- Stored data entries:
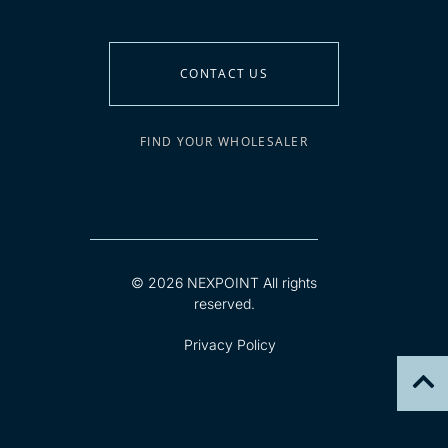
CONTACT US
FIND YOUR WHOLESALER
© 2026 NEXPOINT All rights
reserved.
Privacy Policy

...

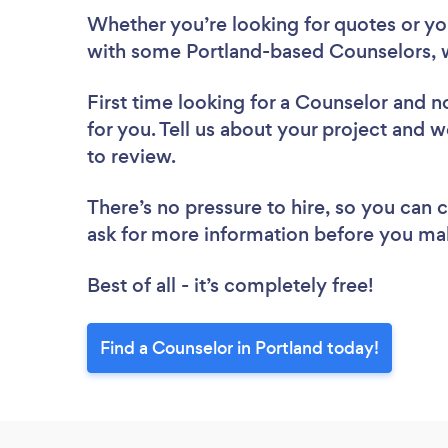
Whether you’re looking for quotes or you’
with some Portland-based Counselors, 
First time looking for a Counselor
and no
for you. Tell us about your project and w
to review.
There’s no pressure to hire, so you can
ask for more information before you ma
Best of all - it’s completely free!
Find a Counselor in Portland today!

- ASSIGNMENT: Report every line of the records that contains the word "Portland".

- EXERCISE RESULT:
with some Portland-based Counselors, 
Find a Counselor in Portland today!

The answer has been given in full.